Catch-Up: A Rule that Makes Service Sports More Competitive
Steven J. Brams, Mehmet S. Ismail, D. Marc Kilgour, Walter Stromquist

TL;DR
This paper compares different serving rules in service sports, finding that the Catch-Up Rule enhances competitiveness and excitement by balancing win probabilities and game length, unlike traditional rules.
Contribution
It introduces and analyzes the Catch-Up Rule, demonstrating its advantages in fairness, competitiveness, and strategy-proofness over existing serving rules.
Findings
CR increases game length and competitiveness.
CR maintains equal winning probabilities for players.
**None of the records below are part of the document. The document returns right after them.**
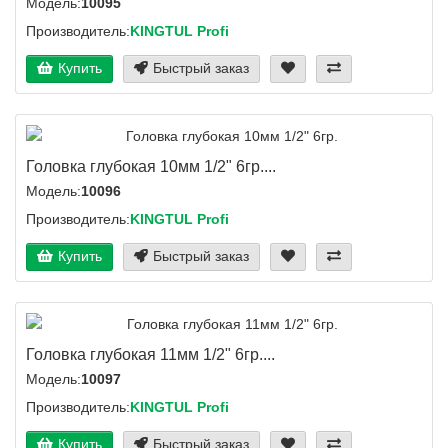
Модель:
10095
Производитель:
KINGTUL Profi
Купить
Быстрый заказ
Головка глубокая 10мм 1/2" 6гр....
Модель:
10096
Производитель:
KINGTUL Profi
Купить
Быстрый заказ
Головка глубокая 11мм 1/2" 6гр....
Модель:
10097
Производитель:
KINGTUL Profi
Купить
Быстрый заказ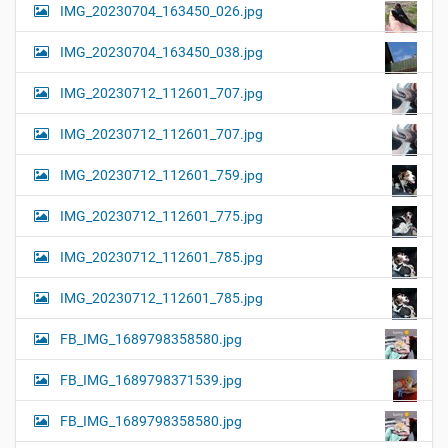
IMG_20230704_163450_026.jpg
IMG_20230704_163450_038.jpg
IMG_20230712_112601_707.jpg
IMG_20230712_112601_707.jpg
IMG_20230712_112601_759.jpg
IMG_20230712_112601_775.jpg
IMG_20230712_112601_785.jpg
IMG_20230712_112601_785.jpg
FB_IMG_1689798358580.jpg
FB_IMG_1689798371539.jpg
FB_IMG_1689798358580.jpg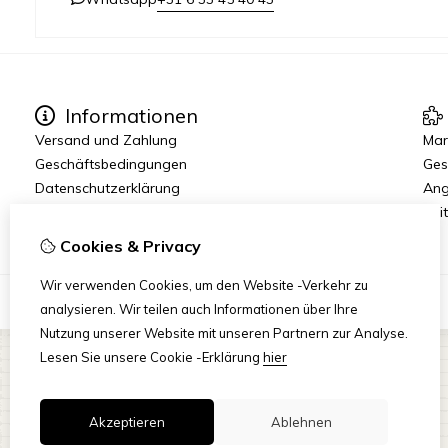
Informationen
Versand und Zahlung
Mar
Geschäftsbedingungen
Ges
Datenschutzerklärung
Ang
Reit
Cookies & Privacy
Wir verwenden Cookies, um den Website -Verkehr zu
analysieren. Wir teilen auch Informationen über Ihre
Nutzung unserer Website mit unseren Partnern zur Analyse.
Lesen Sie unsere Cookie -Erklärung
hier
Akzeptieren
Ablehnen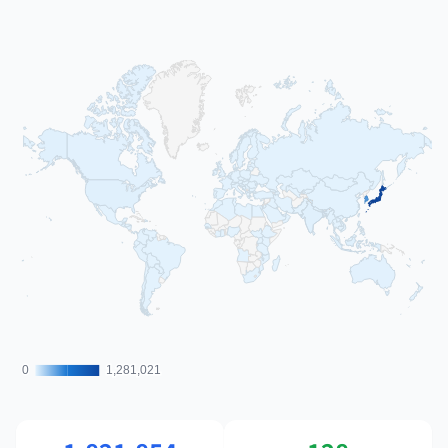
0
0
1,281,021
1,281,021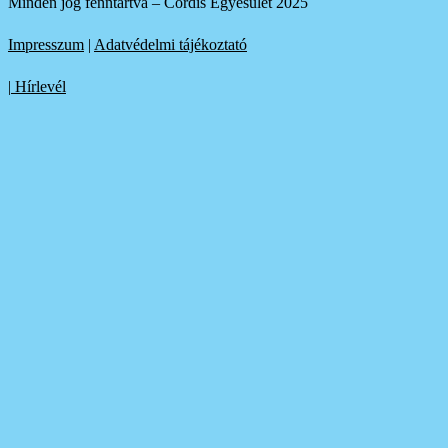
Minden jog fenntartva – Cordis Egyesület 2025
Impresszum
|
Adatvédelmi tájékoztató
|
Hírlevél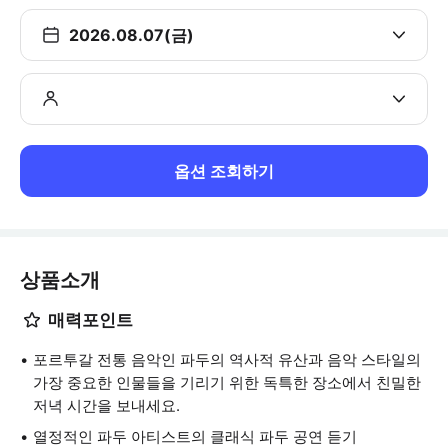
2026.08.07(금)
옵션 조회하기
상품소개
매력포인트
포르투갈 전통 음악인 파두의 역사적 유산과 음악 스타일의
가장 중요한 인물들을 기리기 위한 독특한 장소에서 친밀한
저녁 시간을 보내세요.
열정적인 파두 아티스트의 클래식 파두 공연 듣기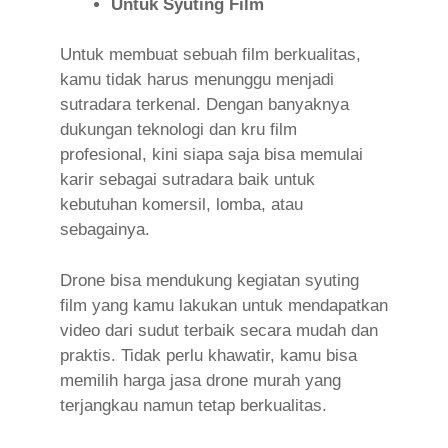
Untuk Syuting Film
Untuk membuat sebuah film berkualitas,
kamu tidak harus menunggu menjadi
sutradara terkenal. Dengan banyaknya
dukungan teknologi dan
kru film
profesional, kini siapa saja bisa memulai
karir sebagai sutradara baik untuk
kebutuhan komersil, lomba, atau
sebagainya.
Drone bisa mendukung kegiatan syuting
film yang kamu lakukan untuk mendapatkan
video dari sudut terbaik secara mudah dan
praktis. Tidak perlu khawatir, kamu bisa
memilih harga jasa drone murah yang
terjangkau namun tetap berkualitas.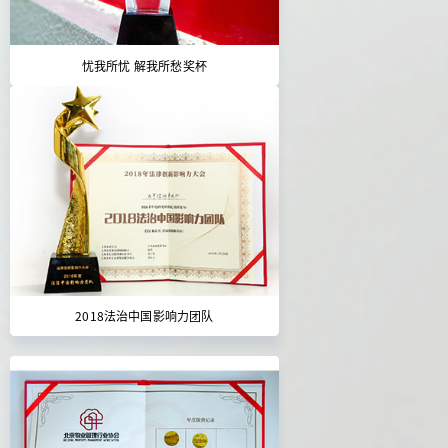
忧我所忧 解我所愁奖杯
2018法治中国影响力团队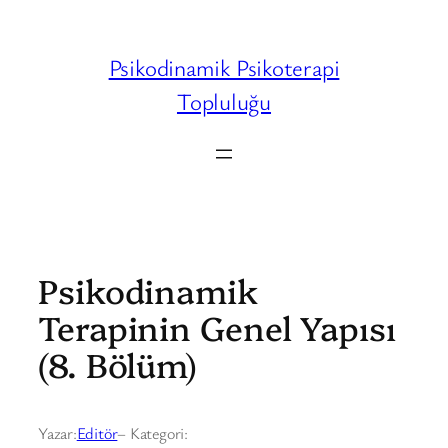
İçeriğe
geç
Psikodinamik Psikoterapi
Topluluğu
Psikodinamik
Terapinin Genel Yapısı
(8. Bölüm)
Yazar:
Editör
– Kategori: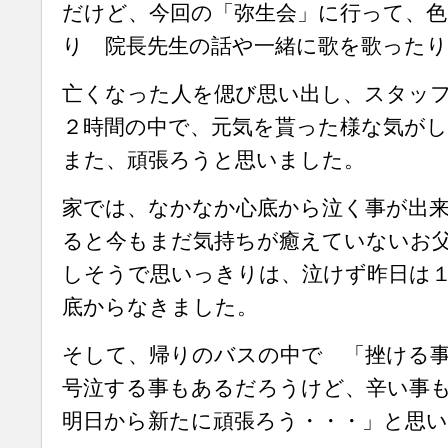
だけど、今回の「弥生会」に行って、
り 院長先生の話や一緒に歌を歌った
亡くなった人を偲び思い出し、スタッ
２時間の中で、元気を貰った様な気が
また、頑張ろうと思いました。
家では、なかなか心底から泣く事が出
ると今もまだ気持ちが癒えていないお
しそうで思いっきりは、泣けず昨日は
底からなきました。
そして、帰りのバスの中で 「挫ける
号泣する事もあるだろうけど、辛い事
明日から新たに頑張ろう・・・」と思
CR is strategy-proof, unlike some trailing rules.
Abstract
Service sports include two-player contests such as volleyball, badminton, and squash. We analyze four rules, including the Standard Rule (SR), in which a player continues to serve until he or she loses. The Catch-Up Rule (CR) gives the serve to the player who has lost the previous point - as opposed to the player who won the previous point, as under SR. We also consider two Trailing Rules that make the server the player who trails in total score. Surprisingly, compared with SR, only CR gives the players the same probability of winning a game while increasing its expected length, thereby making it more competitive and exciting to watch. Unlike one of the Trailing Rules, CR is strategy-proof. By contrast, the rules of tennis fix who serves and when; its tiebreaker, however, keeps play competitive by being fair - not favoring either the player who serves first or who serves second.